Dell is hatching a plan to take some of the custom servers designed by its
Data Center Solutions division for Web giants such as Yahoo and Facebook and sell them to a wider range of companies, including large enterprises, Dell executives said.
The DCS unit was formed about three years ago to help Dell get more business from large Internet firms. Its engineers often spend several weeks on-site with those companies to design low-cost, low-power systems that meet the special requirements of their search, social networking and other Web applications.
That hands-on role means the DCS group designs servers only for large companies, such as Ask.com and Microsoft’s Azure division, which order tens of thousands of servers per year. But that’s about to change, Dell executives said in an interview.
Later this year Dell will turn some of those custom servers into standardized products and sell them to companies that order lower volumes of systems, including enterprises building “private cloud” environments in their data centers, and a second tier of smaller Internet companies. They will likely be sold under a new brand, CloudEdge.
“What we’ve found is, there are a whole bunch of other customers who want access to those designs but who are not buying in those types of quantities,” said Andy Rhodes, a director with Dell’s DCS group. “So the big thing we’re solving now, and we’ll talk more publicly about over the next couple of months, is how to provide more of that capability to many, many more customers.”

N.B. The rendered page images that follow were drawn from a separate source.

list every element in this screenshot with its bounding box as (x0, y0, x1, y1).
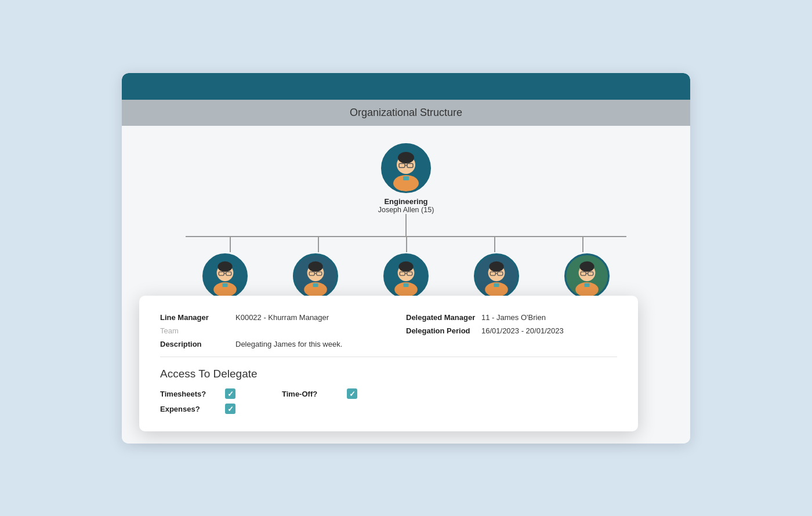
details-left-col: Line Manager K00022 - Khurram Manager Te… (160, 313, 371, 348)
delegation-period-value: 16/01/2023 - 20/01/2023 (481, 326, 564, 335)
svg-rect-31 (404, 283, 409, 286)
svg-rect-47 (585, 283, 590, 286)
access-grid: Timesheets? Expenses? Time-Off? (160, 388, 617, 414)
access-col-left: Timesheets? Expenses? (160, 388, 235, 414)
expenses-item: Expenses? (160, 404, 235, 414)
child-avatar-2 (383, 253, 429, 299)
child-avatar-3 (474, 253, 519, 299)
description-item: Description Delegating James for this we… (160, 340, 371, 348)
details-top-row: Line Manager K00022 - Khurram Manager Te… (160, 313, 617, 348)
svg-rect-15 (223, 283, 228, 286)
svg-point-11 (217, 261, 232, 271)
child-avatar-0 (202, 253, 248, 299)
team-item: Team (160, 326, 371, 335)
root-name: Joseph Allen (15) (378, 206, 434, 214)
root-dept: Engineering (378, 197, 434, 206)
team-label: Team (160, 326, 230, 335)
access-section-title: Access To Delegate (160, 368, 617, 380)
timesheets-label: Timesheets? (160, 390, 218, 398)
details-popup: Line Manager K00022 - Khurram Manager Te… (139, 296, 638, 431)
delegated-manager-label: Delegated Manager (406, 313, 476, 322)
child-avatar-4 (564, 253, 610, 299)
access-col-right: Time-Off? (282, 388, 357, 414)
svg-point-43 (579, 261, 594, 271)
expenses-checkbox[interactable] (225, 404, 235, 414)
svg-point-27 (398, 261, 413, 271)
line-manager-value: K00022 - Khurram Manager (235, 313, 329, 322)
svg-rect-39 (494, 283, 499, 286)
svg-rect-7 (403, 176, 409, 180)
root-avatar (381, 143, 431, 193)
timesheets-checkbox[interactable] (225, 388, 235, 399)
svg-point-3 (398, 152, 414, 163)
expenses-label: Expenses? (160, 405, 218, 413)
line-manager-item: Line Manager K00022 - Khurram Manager (160, 313, 371, 322)
org-title: Organizational Structure (350, 107, 462, 118)
child-avatar-1 (293, 253, 338, 299)
timeoff-checkbox[interactable] (347, 388, 357, 399)
top-bar (122, 73, 690, 100)
svg-point-19 (308, 261, 322, 271)
delegated-manager-value: 11 - James O'Brien (481, 313, 546, 322)
timeoff-label: Time-Off? (282, 390, 340, 398)
svg-rect-23 (313, 283, 318, 286)
divider (160, 357, 617, 357)
description-label: Description (160, 340, 230, 348)
delegation-period-label: Delegation Period (406, 326, 476, 335)
timeoff-item: Time-Off? (282, 388, 357, 399)
details-right-col: Delegated Manager 11 - James O'Brien Del… (406, 313, 617, 348)
line-manager-label: Line Manager (160, 313, 230, 322)
root-node[interactable]: Engineering Joseph Allen (15) (378, 143, 434, 214)
h-line-children (186, 236, 626, 237)
root-label: Engineering Joseph Allen (15) (378, 197, 434, 214)
svg-point-35 (489, 261, 503, 271)
v-line-root (405, 214, 407, 236)
description-value: Delegating James for this week. (235, 340, 342, 348)
delegated-manager-item: Delegated Manager 11 - James O'Brien (406, 313, 617, 322)
timesheets-item: Timesheets? (160, 388, 235, 399)
delegation-period-item: Delegation Period 16/01/2023 - 20/01/202… (406, 326, 617, 335)
card-title: Organizational Structure (122, 100, 690, 126)
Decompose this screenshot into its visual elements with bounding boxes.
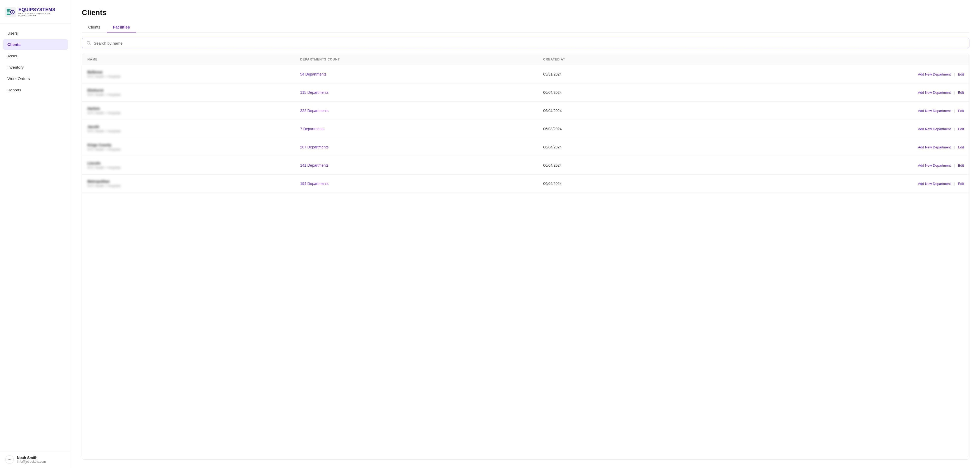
- users-label: Users: [7, 31, 18, 35]
- facility-name-cell: Kings County NYC Health + Hospitals: [82, 138, 295, 156]
- table-row: Jacobi NYC Health + Hospitals 7 Departme…: [82, 120, 969, 138]
- facility-name-cell: Harlem NYC Health + Hospitals: [82, 102, 295, 120]
- facility-name-cell: Elmhurst NYC Health + Hospitals: [82, 83, 295, 102]
- brand-name: EquipSystems: [19, 7, 66, 13]
- sidebar-item-work-orders[interactable]: Work Orders: [3, 73, 68, 84]
- table-row: Kings County NYC Health + Hospitals 207 …: [82, 138, 969, 156]
- add-new-department-link[interactable]: Add New Department: [918, 164, 951, 167]
- user-footer: ··· Noah Smith Info@jetrockets.com: [0, 451, 71, 468]
- tab-clients[interactable]: Clients: [82, 22, 107, 32]
- logo-area: EquipSystems Healthcare Equipment Manage…: [0, 0, 71, 24]
- edit-link[interactable]: Edit: [958, 72, 964, 76]
- sidebar-item-users[interactable]: Users: [3, 28, 68, 38]
- sidebar: EquipSystems Healthcare Equipment Manage…: [0, 0, 71, 468]
- asset-label: Asset: [7, 54, 18, 58]
- edit-link[interactable]: Edit: [958, 91, 964, 94]
- edit-link[interactable]: Edit: [958, 127, 964, 131]
- facility-name: Bellevue: [88, 70, 290, 74]
- facility-sub: NYC Health + Hospitals: [88, 184, 290, 188]
- departments-count-cell: 115 Departments: [295, 83, 538, 102]
- actions-cell: Add New Department | Edit: [695, 120, 969, 138]
- departments-link[interactable]: 222 Departments: [300, 108, 328, 113]
- user-info: Noah Smith Info@jetrockets.com: [17, 455, 46, 463]
- departments-link[interactable]: 115 Departments: [300, 90, 328, 94]
- col-actions: [695, 54, 969, 65]
- departments-link[interactable]: 7 Departments: [300, 127, 325, 131]
- search-input[interactable]: [94, 41, 965, 45]
- facility-sub: NYC Health + Hospitals: [88, 166, 290, 170]
- svg-point-7: [87, 41, 90, 45]
- edit-link[interactable]: Edit: [958, 145, 964, 149]
- action-divider: |: [954, 127, 955, 131]
- add-new-department-link[interactable]: Add New Department: [918, 91, 951, 94]
- facility-name-cell: Bellevue NYC Health + Hospitals: [82, 65, 295, 83]
- actions-cell: Add New Department | Edit: [695, 65, 969, 83]
- created-at-cell: 06/04/2024: [538, 156, 695, 175]
- sidebar-item-inventory[interactable]: Inventory: [3, 62, 68, 73]
- svg-rect-1: [6, 9, 10, 10]
- facility-name: Elmhurst: [88, 88, 290, 92]
- facilities-table-container: NAME DEPARTMENTS COUNT CREATED AT Bellev…: [82, 54, 969, 460]
- edit-link[interactable]: Edit: [958, 182, 964, 186]
- search-bar: [82, 38, 969, 48]
- svg-line-8: [90, 44, 91, 45]
- facilities-table: NAME DEPARTMENTS COUNT CREATED AT Bellev…: [82, 54, 969, 193]
- action-divider: |: [954, 182, 955, 186]
- departments-link[interactable]: 207 Departments: [300, 145, 328, 149]
- svg-rect-2: [6, 10, 10, 11]
- user-menu-button[interactable]: ···: [5, 455, 14, 464]
- departments-link[interactable]: 194 Departments: [300, 181, 328, 186]
- logo-icon: [5, 6, 16, 18]
- action-divider: |: [954, 91, 955, 94]
- add-new-department-link[interactable]: Add New Department: [918, 145, 951, 149]
- actions-cell: Add New Department | Edit: [695, 83, 969, 102]
- action-divider: |: [954, 164, 955, 167]
- page-title: Clients: [82, 8, 969, 17]
- departments-count-cell: 194 Departments: [295, 175, 538, 193]
- actions-cell: Add New Department | Edit: [695, 138, 969, 156]
- edit-link[interactable]: Edit: [958, 109, 964, 113]
- action-divider: |: [954, 109, 955, 113]
- add-new-department-link[interactable]: Add New Department: [918, 127, 951, 131]
- brand-tagline: Healthcare Equipment Management: [19, 12, 66, 17]
- add-new-department-link[interactable]: Add New Department: [918, 72, 951, 76]
- facility-sub: NYC Health + Hospitals: [88, 148, 290, 151]
- add-new-department-link[interactable]: Add New Department: [918, 109, 951, 113]
- created-at-cell: 06/04/2024: [538, 83, 695, 102]
- actions-cell: Add New Department | Edit: [695, 102, 969, 120]
- facility-name: Lincoln: [88, 161, 290, 166]
- tabs-row: Clients Facilities: [82, 22, 969, 32]
- tab-facilities[interactable]: Facilities: [107, 22, 136, 32]
- col-name: NAME: [82, 54, 295, 65]
- facility-sub: NYC Health + Hospitals: [88, 93, 290, 97]
- main-content: Clients Clients Facilities NAME DEPARTME…: [71, 0, 980, 468]
- sidebar-item-reports[interactable]: Reports: [3, 84, 68, 96]
- sidebar-item-clients[interactable]: Clients: [3, 39, 68, 50]
- departments-link[interactable]: 141 Departments: [300, 163, 328, 167]
- facility-name-cell: Metropolitan NYC Health + Hospitals: [82, 175, 295, 193]
- add-new-department-link[interactable]: Add New Department: [918, 182, 951, 186]
- table-row: Harlem NYC Health + Hospitals 222 Depart…: [82, 102, 969, 120]
- table-row: Metropolitan NYC Health + Hospitals 194 …: [82, 175, 969, 193]
- user-email: Info@jetrockets.com: [17, 460, 46, 463]
- work-orders-label: Work Orders: [7, 76, 30, 81]
- sidebar-item-asset[interactable]: Asset: [3, 51, 68, 61]
- facility-name-cell: Jacobi NYC Health + Hospitals: [82, 120, 295, 138]
- svg-rect-3: [6, 11, 10, 12]
- logo-text: EquipSystems Healthcare Equipment Manage…: [19, 7, 66, 17]
- col-departments-count: DEPARTMENTS COUNT: [295, 54, 538, 65]
- col-created-at: CREATED AT: [538, 54, 695, 65]
- facility-name: Kings County: [88, 143, 290, 147]
- edit-link[interactable]: Edit: [958, 164, 964, 167]
- created-at-cell: 06/03/2024: [538, 120, 695, 138]
- departments-count-cell: 207 Departments: [295, 138, 538, 156]
- facility-name: Harlem: [88, 107, 290, 111]
- facility-name-cell: Lincoln NYC Health + Hospitals: [82, 156, 295, 175]
- departments-link[interactable]: 54 Departments: [300, 72, 326, 76]
- departments-count-cell: 54 Departments: [295, 65, 538, 83]
- user-name: Noah Smith: [17, 455, 46, 460]
- table-row: Bellevue NYC Health + Hospitals 54 Depar…: [82, 65, 969, 83]
- action-divider: |: [954, 145, 955, 149]
- table-row: Lincoln NYC Health + Hospitals 141 Depar…: [82, 156, 969, 175]
- created-at-cell: 06/04/2024: [538, 175, 695, 193]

Dell isn’t discussing specific products yet and is still working out details, such as whether the servers will be sold by DCS or through Dell’s standard server channels. But the goal is to offer the designs to a wider market, even while DCS continues to do custom work for very large customers. “We’re not announcing anything right now, but that is definitely something we will announce this year,” Rhodes said.
DCS aims to build highly energy-efficient servers that pack a lot of computing power into a small space. The systems often forego redundant power supplies and fans, for example, which saves on component costs and energy bills.
That also makes the servers less resilient to failure — a trade-off large Internet companies are willing to make for lower operational costs. Companies such as Google and Yahoo design their Web applications to run on such “fail in place” architectures, so that workloads are rerouted around failed servers with little or no disruption to services.